Hiring to improve company culture

Hiring with company culture in mind is fast becoming a recruitment and resourcing “have to”.

Yet, under the Equality Act 2010, companies are required to eliminate discrimination, harassment and victimisation from their recruitment processes.

This means that HR has to be particularly careful when hiring for “culture fits”, to ensure they’re not getting incorporating bias into any stage of selection.

To avoid any diversity pitfalls, HR Grapevine spoke to Jo Sweetland, Managing Partner at Green Park, as she explained what every company needs to do to promote a good culture and hire diverse employees – as well as sharing her own, personal nightmare job interview experience.

What is the key thing that you need to ask a candidate, if you consider company culture to be an important factor?

Find out the type of environment in which your candidates are able to thrive and feel comfortable in and always look for qualities that enhance your existing or aspirational culture.
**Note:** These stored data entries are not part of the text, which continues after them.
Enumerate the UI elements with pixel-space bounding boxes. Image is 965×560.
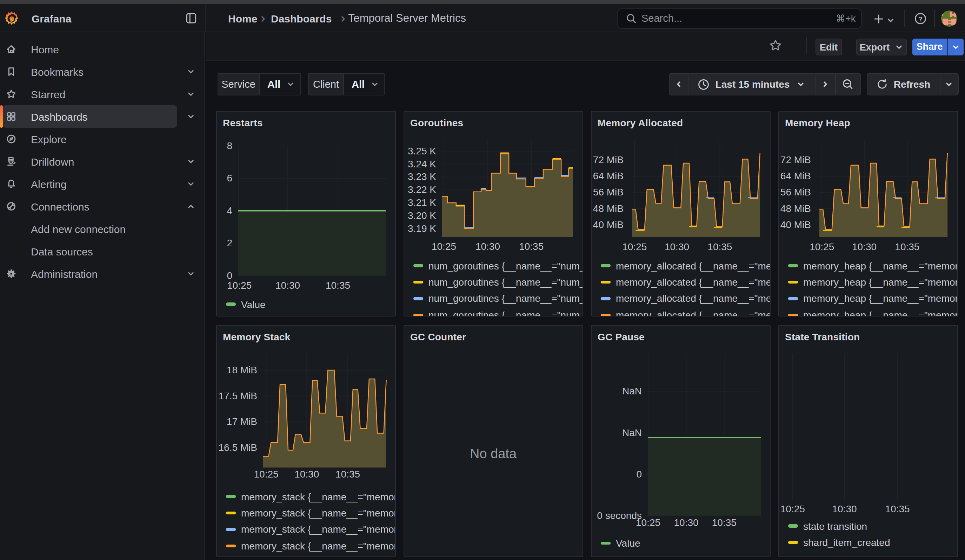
svg-text:10:25: 10:25 [227,280,251,291]
svg-text:NaN: NaN [622,385,641,397]
svg-text:56 MiB: 56 MiB [780,187,811,198]
svg-text:17 MiB: 17 MiB [226,416,257,427]
svg-text:?: ? [918,15,922,23]
svg-text:10:35: 10:35 [895,242,919,252]
svg-text:40 MiB: 40 MiB [593,219,623,230]
svg-text:0: 0 [226,270,232,281]
svg-text:10:25: 10:25 [431,241,456,252]
svg-text:56 MiB: 56 MiB [593,187,623,198]
svg-text:10:35: 10:35 [885,503,909,514]
svg-text:64 MiB: 64 MiB [593,171,623,181]
svg-text:6: 6 [226,173,232,183]
svg-text:3.20 K: 3.20 K [407,210,436,221]
svg-text:10:30: 10:30 [294,469,319,480]
svg-text:10:35: 10:35 [325,280,350,291]
svg-text:3.21 K: 3.21 K [407,197,436,208]
svg-text:16.5 MiB: 16.5 MiB [218,442,257,453]
svg-text:0 seconds: 0 seconds [597,510,641,521]
svg-text:10:30: 10:30 [475,241,500,252]
svg-text:3.19 K: 3.19 K [407,223,436,234]
svg-text:3.24 K: 3.24 K [407,158,436,170]
svg-text:10:35: 10:35 [711,517,736,528]
svg-text:10:25: 10:25 [809,242,834,252]
svg-text:2: 2 [226,238,232,248]
svg-text:8: 8 [226,140,232,151]
svg-text:10:30: 10:30 [664,242,689,252]
svg-text:10:35: 10:35 [707,242,732,252]
svg-text:10:35: 10:35 [518,241,543,252]
svg-text:0: 0 [636,469,641,480]
svg-text:10:30: 10:30 [832,503,857,514]
svg-text:10:35: 10:35 [335,469,360,480]
svg-text:72 MiB: 72 MiB [780,154,811,165]
svg-text:4: 4 [226,205,232,216]
svg-text:48 MiB: 48 MiB [593,203,623,214]
svg-text:10:25: 10:25 [254,469,278,480]
svg-text:48 MiB: 48 MiB [780,203,811,214]
svg-text:3.25 K: 3.25 K [407,145,436,157]
svg-text:72 MiB: 72 MiB [593,154,623,165]
svg-text:40 MiB: 40 MiB [780,219,811,230]
svg-text:NaN: NaN [622,427,641,438]
svg-text:10:30: 10:30 [852,242,876,252]
svg-text:10:25: 10:25 [622,242,646,252]
svg-text:10:30: 10:30 [275,280,300,291]
svg-text:10:25: 10:25 [780,503,805,514]
svg-text:18 MiB: 18 MiB [226,364,257,376]
svg-text:3.22 K: 3.22 K [407,184,436,195]
svg-text:3.23 K: 3.23 K [407,171,436,182]
svg-text:10:25: 10:25 [636,517,660,528]
svg-text:64 MiB: 64 MiB [780,171,811,181]
svg-text:17.5 MiB: 17.5 MiB [218,390,257,402]
svg-text:10:30: 10:30 [674,517,698,528]
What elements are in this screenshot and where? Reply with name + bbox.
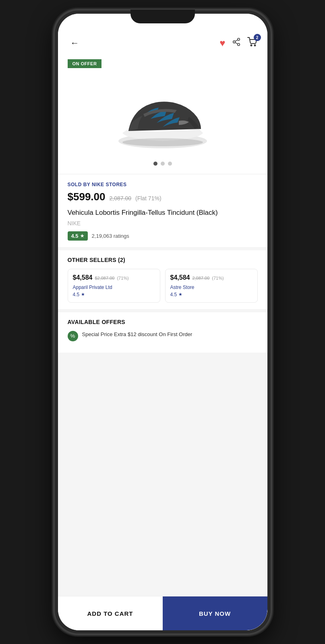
available-offers-title: AVAILABLE OFFERS xyxy=(68,319,258,325)
sold-by-label: SOLD BY NIKE STORES xyxy=(68,182,258,187)
seller-2-star-icon: ★ xyxy=(178,292,182,297)
bottom-spacer xyxy=(58,353,267,387)
svg-point-8 xyxy=(122,138,203,146)
original-price: 2,087.00 xyxy=(109,195,131,202)
seller-1-name: Apparil Private Ltd xyxy=(73,285,155,290)
available-offers-section: AVAILABLE OFFERS % Special Price Extra $… xyxy=(58,312,267,353)
buy-now-button[interactable]: BUY NOW xyxy=(163,596,267,630)
share-icon[interactable] xyxy=(232,37,241,49)
product-name: Vehicula Lobortis Fringilla-Tellus Tinci… xyxy=(68,208,258,218)
phone-screen: ← ♥ xyxy=(58,14,267,630)
seller-1-star-icon: ★ xyxy=(81,292,85,297)
header-icons: ♥ xyxy=(219,37,257,49)
star-icon: ★ xyxy=(80,233,84,239)
offer-item-1: % Special Price Extra $12 discount On Fi… xyxy=(68,331,258,341)
rating-badge: 4.5 ★ xyxy=(68,231,88,241)
svg-point-5 xyxy=(250,45,252,46)
svg-point-6 xyxy=(254,45,255,46)
seller-2-price: $4,584 xyxy=(170,274,190,281)
seller-2-price-row: $4,584 2,087.00 (71%) xyxy=(170,274,253,281)
image-section: ON OFFER xyxy=(58,55,267,174)
product-image xyxy=(110,79,215,151)
bottom-bar: ADD TO CART BUY NOW xyxy=(58,596,267,630)
brand-name: NIKE xyxy=(68,220,258,226)
sellers-grid: $4,584 $2,087.00 (71%) Apparil Private L… xyxy=(68,269,258,303)
cart-button[interactable]: 2 xyxy=(247,37,258,49)
seller-1-rating: 4.5 ★ xyxy=(73,292,155,297)
seller-1-original: $2,087.00 xyxy=(95,276,114,280)
price-row: $599.00 2,087.00 (Flat 71%) xyxy=(68,191,258,203)
current-price: $599.00 xyxy=(68,191,106,203)
seller-2-discount: (71%) xyxy=(212,276,224,280)
seller-1-price-row: $4,584 $2,087.00 (71%) xyxy=(73,274,155,281)
other-sellers-title: OTHER SELLERS (2) xyxy=(68,257,258,263)
seller-1-discount: (71%) xyxy=(117,276,128,280)
back-button[interactable]: ← xyxy=(68,36,82,50)
offer-fade xyxy=(58,341,267,353)
seller-1-price: $4,584 xyxy=(73,274,93,281)
seller-2-rating-value: 4.5 xyxy=(170,292,177,297)
seller-1-rating-value: 4.5 xyxy=(73,292,80,297)
ratings-count: 2,19,063 ratings xyxy=(92,233,129,239)
offer-icon-wrap: % xyxy=(68,331,78,341)
seller-2-rating: 4.5 ★ xyxy=(170,292,253,297)
seller-card-2[interactable]: $4,584 2,087.00 (71%) Astre Store 4.5 ★ xyxy=(165,269,258,303)
seller-card-1[interactable]: $4,584 $2,087.00 (71%) Apparil Private L… xyxy=(68,269,160,303)
dot-1[interactable] xyxy=(153,162,157,166)
image-dots xyxy=(68,162,258,166)
offer-percent-icon: % xyxy=(70,333,75,339)
phone-notch xyxy=(130,10,195,23)
wishlist-icon[interactable]: ♥ xyxy=(219,37,225,49)
scroll-area: ← ♥ xyxy=(58,14,267,596)
product-image-container xyxy=(68,75,258,155)
dot-3[interactable] xyxy=(168,162,172,166)
offer-badge: ON OFFER xyxy=(68,59,258,75)
offer-text-1: Special Price Extra $12 discount On Firs… xyxy=(82,331,193,338)
rating-value: 4.5 xyxy=(71,233,79,239)
add-to-cart-button[interactable]: ADD TO CART xyxy=(58,596,163,630)
product-info: SOLD BY NIKE STORES $599.00 2,087.00 (Fl… xyxy=(58,175,267,247)
svg-line-3 xyxy=(235,42,237,44)
phone-frame: ← ♥ xyxy=(54,10,271,634)
screen-content: ← ♥ xyxy=(58,14,267,630)
cart-count-badge: 2 xyxy=(254,34,261,41)
other-sellers-section: OTHER SELLERS (2) $4,584 $2,087.00 (71%)… xyxy=(58,250,267,309)
rating-row: 4.5 ★ 2,19,063 ratings xyxy=(68,231,258,241)
svg-line-4 xyxy=(235,40,237,42)
seller-2-original: 2,087.00 xyxy=(192,276,209,280)
back-arrow-icon: ← xyxy=(70,38,79,48)
seller-2-name: Astre Store xyxy=(170,285,253,290)
dot-2[interactable] xyxy=(161,162,165,166)
discount-text: (Flat 71%) xyxy=(135,195,161,202)
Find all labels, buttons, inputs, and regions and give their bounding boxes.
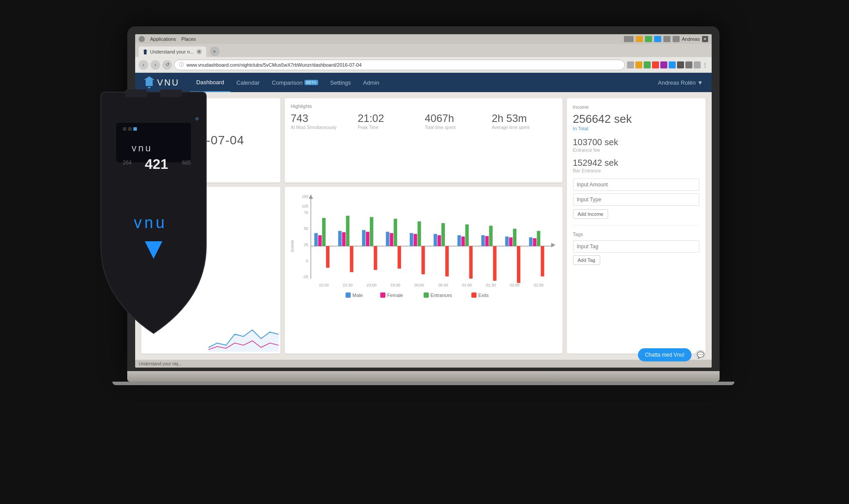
income-total-label: In Total [573,126,700,131]
input-tag-field[interactable] [573,240,700,253]
income-entrance-amount: 103700 sek [573,137,700,147]
tab-close-icon[interactable]: ✕ [197,49,202,54]
highlight-label-2: Total time spent [425,125,489,130]
address-bar[interactable]: ⓘ www.vnudashboard.com/nightclubs/5vCMus… [174,60,625,70]
svg-text:Entrances: Entrances [430,292,452,297]
income-bar-label: Bar Entrance [573,168,700,173]
income-card: Income 256642 sek In Total 103700 sek En… [567,98,706,354]
svg-text:⎆: ⎆ [195,115,199,122]
svg-rect-56 [481,235,484,246]
svg-rect-5 [128,127,132,131]
input-amount-field[interactable] [573,179,700,191]
os-applications[interactable]: Applications [150,36,176,42]
highlights-title: Highlights [291,104,556,109]
svg-rect-37 [366,232,369,246]
svg-rect-84 [471,292,476,297]
svg-text:0: 0 [306,258,308,263]
svg-rect-67 [541,246,544,276]
nav-user[interactable]: Andreas Rolén ▼ [658,79,703,86]
svg-marker-18 [308,194,313,199]
svg-rect-33 [342,232,345,246]
svg-rect-78 [345,292,351,297]
svg-rect-0 [125,89,147,97]
svg-text:75: 75 [304,210,308,214]
back-button[interactable]: ‹ [139,60,148,70]
browser-action-8 [685,61,692,68]
forward-button[interactable]: › [150,60,160,70]
nav-link-calendar[interactable]: Calendar [230,73,266,92]
browser-action-5 [660,61,667,68]
svg-rect-28 [314,233,318,246]
svg-text:02:30: 02:30 [534,282,543,287]
nav-link-comparison[interactable]: Comparison BETA [266,73,324,92]
svg-text:421: 421 [145,156,168,172]
svg-text:-25: -25 [302,275,308,279]
svg-text:23:30: 23:30 [390,282,400,287]
svg-rect-51 [445,246,448,276]
highlight-value-1: 21:02 [358,112,422,125]
chat-button[interactable]: Chatta med Vnu! [638,348,691,361]
svg-text:22:00: 22:00 [319,282,328,287]
browser-tab[interactable]: Understand your n... ✕ [139,46,206,57]
nav-links: Dashboard Calendar Comparison BETA Setti… [190,73,658,92]
browser-menu-icon[interactable]: ⋮ [702,61,708,68]
svg-text:vnu: vnu [132,143,152,154]
browser-actions: ⋮ [627,61,708,68]
svg-text:25: 25 [304,243,308,247]
income-entrance-label: Entrance fee [573,147,700,153]
app-logo: VNU [144,76,179,89]
svg-rect-60 [505,236,509,246]
refresh-button[interactable]: ↺ [162,60,172,70]
chat-icon: 💬 [695,350,706,360]
svg-rect-66 [537,231,540,246]
svg-text:01:00: 01:00 [462,282,472,287]
svg-text:00:00: 00:00 [414,282,424,287]
highlight-item-2: 4067h Total time spent [425,112,489,130]
browser-action-3 [644,61,651,68]
svg-text:01:30: 01:30 [486,282,495,287]
highlight-value-3: 2h 53m [492,112,556,125]
svg-rect-39 [373,246,377,270]
app-navbar: VNU Dashboard Calendar Comparison BETA S… [135,73,712,92]
os-bar: Applications Places Andreas ✕ [135,34,712,44]
svg-text:Exits: Exits [478,292,489,297]
svg-rect-54 [465,224,469,246]
svg-rect-32 [338,231,341,246]
input-type-field[interactable] [573,193,700,206]
svg-rect-50 [441,223,445,246]
logo-text: VNU [157,78,179,88]
add-income-button[interactable]: Add Income [573,209,609,219]
highlights-grid: 743 At Most Simultaneously 21:02 Peak Ti… [291,112,556,130]
svg-rect-48 [433,234,437,246]
svg-rect-80 [380,292,385,297]
svg-rect-45 [413,234,417,246]
svg-rect-59 [493,246,496,281]
nav-link-admin[interactable]: Admin [357,73,386,92]
os-icon [139,36,145,42]
svg-text:Guests: Guests [290,239,294,252]
highlight-item-3: 2h 53m Average time spent [492,112,556,130]
os-places[interactable]: Places [181,36,196,42]
svg-marker-13 [143,49,147,54]
vnu-device: ⎆ vnu 264 421 685 vnu [88,88,219,342]
svg-text:50: 50 [304,226,308,231]
vnu-tab-icon [143,49,147,54]
status-bar: Understand your niq... [135,360,712,368]
new-tab-button[interactable]: + [210,46,219,56]
svg-text:Male: Male [352,292,363,297]
svg-rect-41 [390,233,393,246]
dashboard-grid: 2016-07-04 Highlights 743 At Most Simult… [135,92,712,360]
svg-rect-46 [417,221,421,246]
svg-rect-55 [469,246,473,279]
url-text: www.vnudashboard.com/nightclubs/5vCMus5w… [186,62,362,68]
svg-marker-14 [144,76,154,86]
income-section-title: Income [573,104,700,110]
main-chart: 100 75 50 25 0 -25 125 Guests [289,191,558,301]
svg-rect-38 [369,217,373,246]
highlight-label-0: At Most Simultaneously [291,125,355,130]
browser-action-7 [677,61,684,68]
nav-link-settings[interactable]: Settings [324,73,357,92]
svg-rect-58 [489,225,492,246]
add-tag-button[interactable]: Add Tag [573,255,600,265]
svg-text:Female: Female [387,292,403,297]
However, it is fundamental that you are honest and transparent about your current environment and the aspirational culture you may be working towards. We all want to be inclusive, but promising something you can’t deliver, or aren’t close to being able to deliver, will only ever impact your employer brand negatively.

Some example questions are:

  1. How would you describe your working style?
  2. What environments have you enjoyed working in most?
  3. Tell me about a time where you thrived in your job?
  4. How would your co-workers describe you?
  5. What working culture would bring out the best in you?

What should be considered a good fit for the company?

We should always be in pursuit of ‘culture add’ over ‘culture fit’, if we’re ever going to offer truly inclusive work places.

Have you ever had a nightmare interview for a job?

My first ever job interview was very intense but it ultimately taught me a very valuable lesson. I was being asked about how I would sell my practice to a client and after I answered the first time, without feedback, I was asked the same question again. I gave my second attempt and was met with the same question a third time.

Scrabbling around for more facts or figures, I felt like I was going to crack any moment and then the person interviewing me stopped and said: “No, it’s about you, they buy into you”.

I surprisingly got the job and actually took that advice with me and, although not taking the same approach, I ensure every member of my team learns that lesson too.